New Delhi: Team Anna on Wednesday night accused the government of "blatantly" defying Parliament by coming out with a separate grievance redressal bill when it has passed a resolution that such a provision will be part of Lokpal.

READ MORE:Debate on new Lokpal on December 27

The Anna supporters said the 'Right of Citizens for Time Bound Delivery of Goods and Services and Redressal of their Grievances Bill, 2011' was "impractical" and "fully
centralised".

In a statement, they said Prime Minister Manmohan Singh has given a written assurance to Anna Hazare that Citizens' Charter, lower bureaucracy and state Lokayuktas will be part
of Lokpal bill.

"Just opposite (to what was passed as a resolution in Parliament), three months later, the Prime Minister has given his assent to a separate Citizens' Charter in a Cabinet meeting on December 13. That bill will now be sent to Parliamentary Standing Committee.

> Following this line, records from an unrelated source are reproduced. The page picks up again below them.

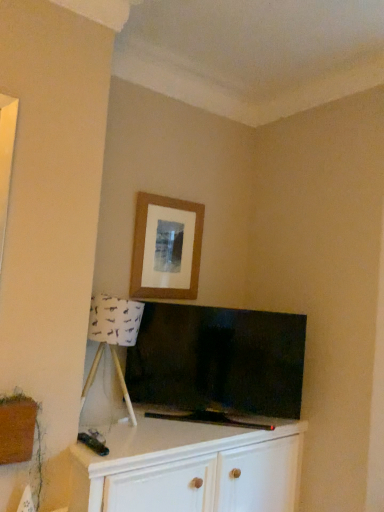 This screenshot has width=384, height=512. What are the coordinates of `vacant area situated below white fabric lampshade at lower left (from a real-world perspective)` in the screenshot? It's located at (102, 421). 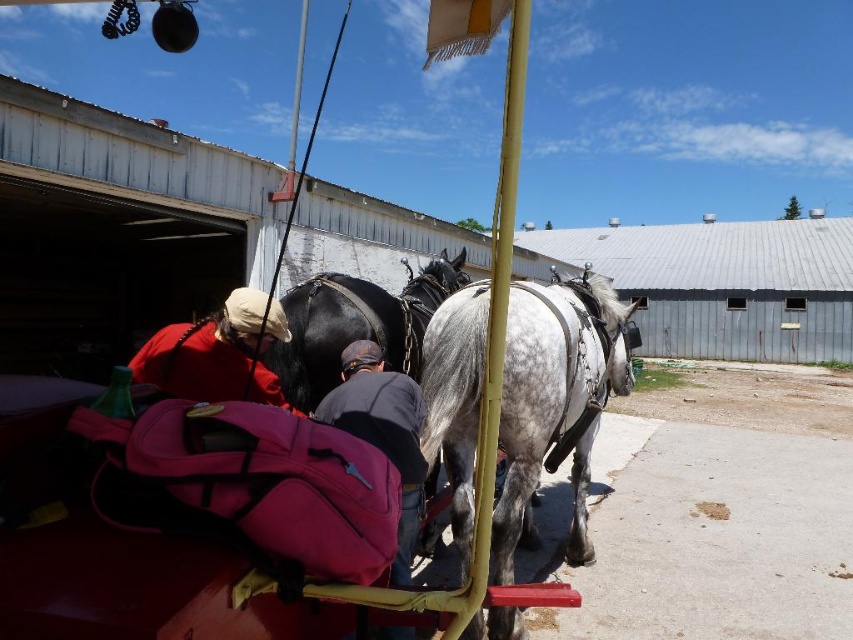 Question: Can you confirm if speckled white horse at center is wider than matte red jacket at upper left?

Choices:
 (A) yes
 (B) no

Answer: (A)

Question: Which of these objects is positioned closest to the speckled white horse at center?

Choices:
 (A) black glossy horse at center
 (B) matte red jacket at upper left

Answer: (A)

Question: Does speckled white horse at center lie behind dark gray fabric at center?

Choices:
 (A) yes
 (B) no

Answer: (B)

Question: Which object is closer to the camera taking this photo?

Choices:
 (A) black glossy horse at center
 (B) matte red jacket at upper left
 (C) speckled white horse at center

Answer: (C)

Question: Can you confirm if speckled white horse at center is thinner than matte red jacket at upper left?

Choices:
 (A) no
 (B) yes

Answer: (A)

Question: Which object is closer to the camera taking this photo?

Choices:
 (A) speckled white horse at center
 (B) black glossy horse at center
 (C) dark gray fabric at center
 (D) matte red jacket at upper left

Answer: (A) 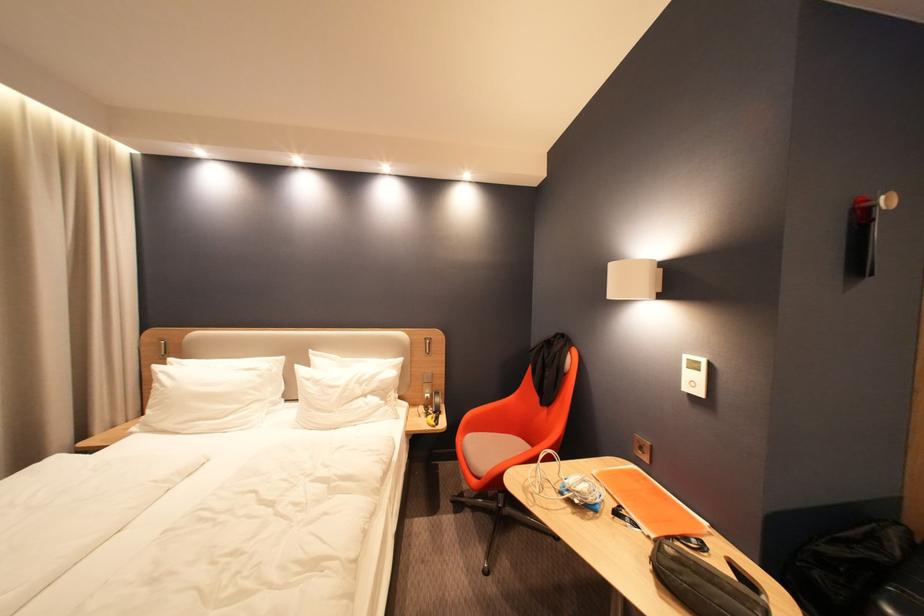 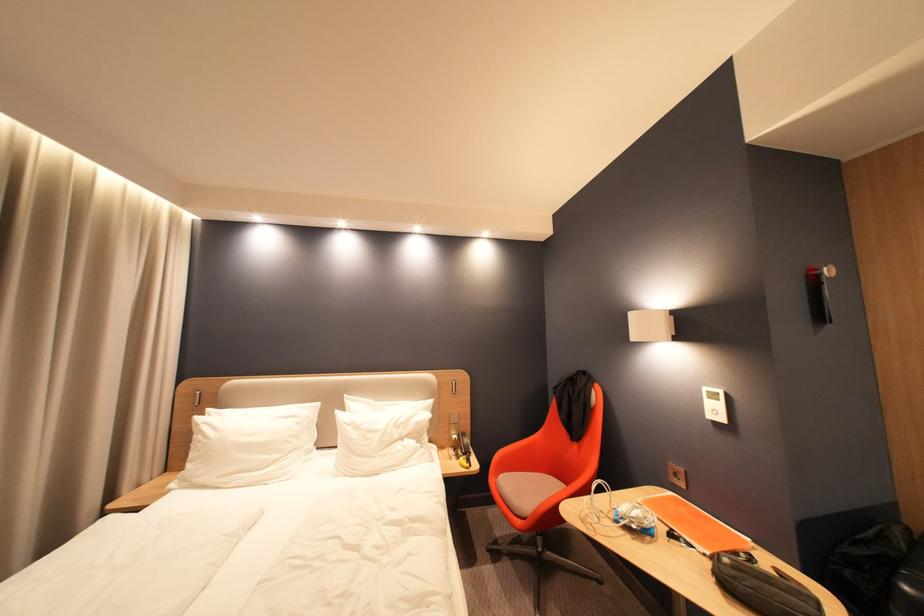 In a continuous first-person perspective shot, in which direction is the camera moving?

The cameraman moved toward left, backward. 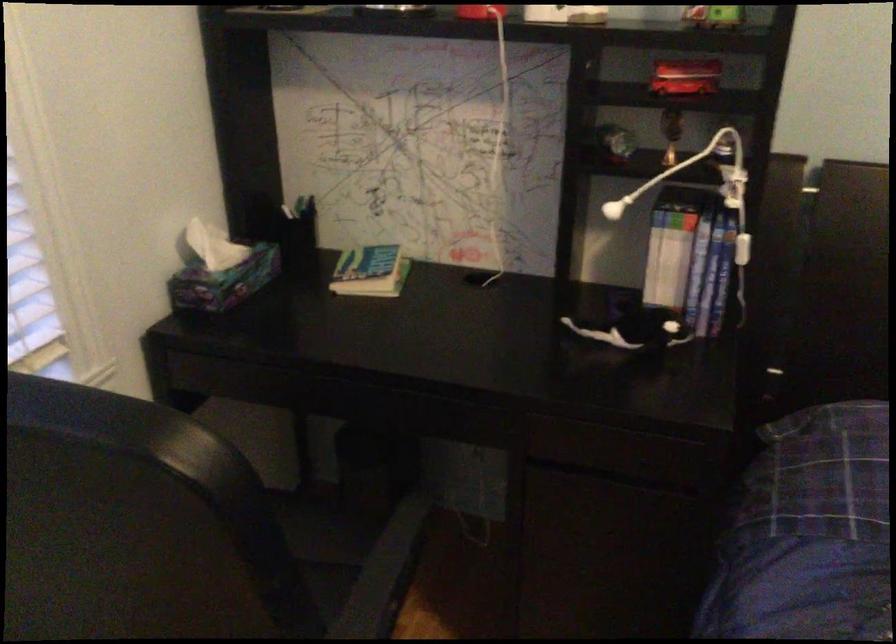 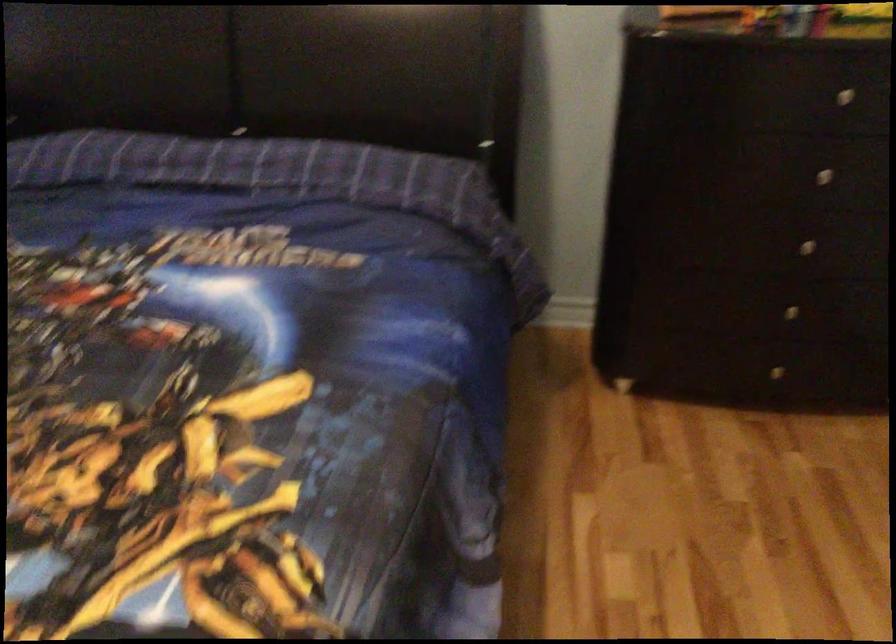 What movement of the cameraman would produce the second image?

The movement direction of the cameraman is right, backward. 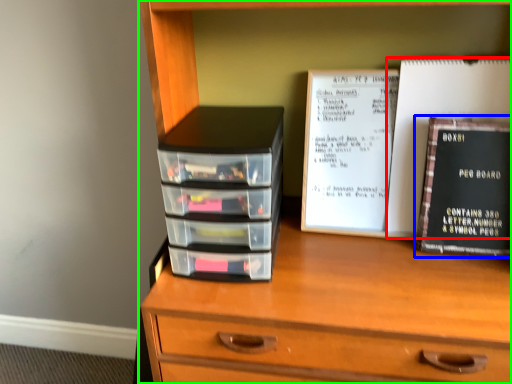 Question: Which object is the farthest from paperback book (highlighted by a red box)? Choose among these: book (highlighted by a blue box) or chest of drawers (highlighted by a green box).

Choices:
 (A) book
 (B) chest of drawers

Answer: (B) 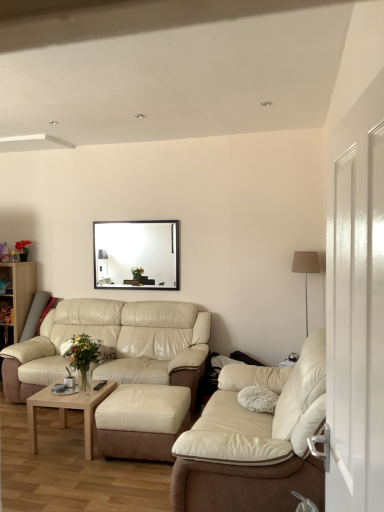 Question: From a real-world perspective, is silver metallic floor lamp at right above or below suede ottoman at center?

Choices:
 (A) below
 (B) above

Answer: (B)

Question: Is point (302, 271) closer or farther from the camera than point (160, 422)?

Choices:
 (A) closer
 (B) farther

Answer: (B)

Question: Estimate the real-world distances between objects in this image. Which object is farther from the beige leather couch at lower left, positioned as the 2th studio couch in front-to-back order?

Choices:
 (A) beige leather couch at center, which is the 1th studio couch from front to back
 (B) white glossy door at right
 (C) black glossy picture frame at upper center
 (D) light brown wooden coffee table at lower left
 (E) suede ottoman at center

Answer: (B)

Question: Which object is positioned closest to the beige leather couch at lower left, the first studio couch positioned from the back?

Choices:
 (A) light brown wooden coffee table at lower left
 (B) beige leather couch at center, which is the 1th studio couch from front to back
 (C) wooden bookshelf at left
 (D) white glossy door at right
 (E) suede ottoman at center

Answer: (E) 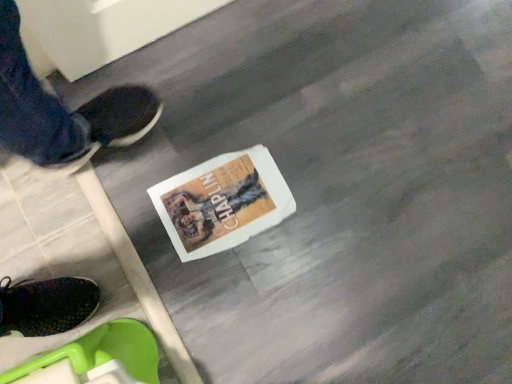 The image size is (512, 384). In order to click on vacant area that is situated to the right of white paper magazine at center in this screenshot , I will do `click(310, 221)`.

"The Prime Minister himself had written to Anna on August 27 that Citizens' Charter will be part of Lokpal Bill. Why is he going back on his promise? Parliament unanimously passed
the resolution. What happened to that? They are blatantly defying it. They are cheating Parliament," they said.

Seeking to find loopholes in the bill, Team Anna said the government law was meant to centralise the whole grievance redressal system and demanded that the Lokayukta bill passed by Uttarakhand should be the model for it.

"According to government law, if a particular officer does not provide a service, a citizen can approach his grievance redressal officer. Even after that his problem is not addressed, then the complainant should approach an appellate authority outside the department.

"If the complainant still remains unsatisfied, he has to approach state-level ten-member Commission. An appeal against this has to go to a Lokayukta," Team Anna said.

Claiming that the proposed mechanism is "impractical" and "centralised", they said how can a 10-member state level body address crores of complaints from each and every nook and
corner of the state.

However, they said the Uttarakhand model was more decentralised and it should be adopted.

In the Uttarakhand model, they said, the complaints will first forwarded to the designated grievance redressal officer and then to department head in case of an appeal.

"If there is a complaint against department head, then it will go to the officers appointed by Lokayukta at block levels and it is their responsibility to ensure that the grievances are addressed within 30 days...Appeals against the orders by these officers are not allowed," they said.

They claimed the Uttarakhand model is decentralised and that the grievances are addressed at block level itself.

Meanwhile, social activist Aruna Roy-led NCPRI welcomed the introduction of the Citizens' Charter bill but said there were "some significant lacunae" in it and sought more independence for the proposed grievance redressal mechanism.

"We are concerned that this authority has not been made appropriately independent of the government and recommend that the appointment, transfer and removal of the designated
authority must be with the concurrence of the State/Central Grievance Redress Commissions, who would also write their annual confidential reports," an NCPRI statement said.